I stare back at her, thinking about everything except the answer to that question.

How do I feel?

I couldn’t explain it if I tried, barely able to understand it myself.

Shit feels weird.

I shrug, and she gives me a look, knowing it’s a bullshit answer.

“You don’t feel anything about leaving today? What about your plan to stay sober? Do you feel good about it, like you can stick to it?”

All her questions blend inside my too full brain, and I lean back in my seat, releasing a big breath. One that feels a lot like defeat. “I think so, yeah.”

Joanne narrows her eyes at me. I should just give her the answers she wants, but how can I when I don’t know them myself?

Thirty days stuck inside here drove me crazy, and I’m itching to get out. Itching for freedom.

Will I drink? I don’t know. It wasn’t easy becoming sober, so why waste all the effort I’ve put in?

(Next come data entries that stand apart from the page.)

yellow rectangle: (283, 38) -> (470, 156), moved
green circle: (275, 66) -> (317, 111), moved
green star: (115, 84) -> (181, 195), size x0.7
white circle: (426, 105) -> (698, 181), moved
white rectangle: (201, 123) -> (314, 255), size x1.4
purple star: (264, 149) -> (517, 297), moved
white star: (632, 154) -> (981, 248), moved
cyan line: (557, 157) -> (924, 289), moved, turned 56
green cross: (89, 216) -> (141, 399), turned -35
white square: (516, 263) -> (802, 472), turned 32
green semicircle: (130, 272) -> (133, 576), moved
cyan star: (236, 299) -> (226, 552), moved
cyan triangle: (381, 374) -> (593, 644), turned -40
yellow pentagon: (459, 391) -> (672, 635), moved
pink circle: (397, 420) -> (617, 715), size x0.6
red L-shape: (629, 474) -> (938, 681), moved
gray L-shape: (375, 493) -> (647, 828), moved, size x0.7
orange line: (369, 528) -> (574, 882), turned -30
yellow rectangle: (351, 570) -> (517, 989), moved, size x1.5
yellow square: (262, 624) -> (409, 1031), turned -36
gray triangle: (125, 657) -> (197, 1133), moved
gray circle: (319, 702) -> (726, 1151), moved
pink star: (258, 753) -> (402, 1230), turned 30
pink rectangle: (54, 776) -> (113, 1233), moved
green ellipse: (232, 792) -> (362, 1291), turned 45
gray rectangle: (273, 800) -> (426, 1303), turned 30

The first few days here were pure fucking hell. The withdrawals sucked, and my head throbbed in a way it never had before. Anxious thoughts kept me awake and night sweats drenched the sheets, so I couldn’t sleep.

I hated myself and everyone who dared to come near me.

Only coming out for food or mandatory doctor checks, I avoided group sessions and activities. I stewed in my own shit.

The sad part is, I still do.

“What will you do if you feel like drinking?” Joanne asks, folding her hands in her lap.

“Call my sponsor. Or attend an AA meeting,” I answer, but will I? Will I do what I need to, or will I give in?

Why didn’t I feel sure?

Isn’t rehab the magical cure?

“And if those options don’t work?” Joanne clicks her pen, the noise bouncing off the walls of the compact room.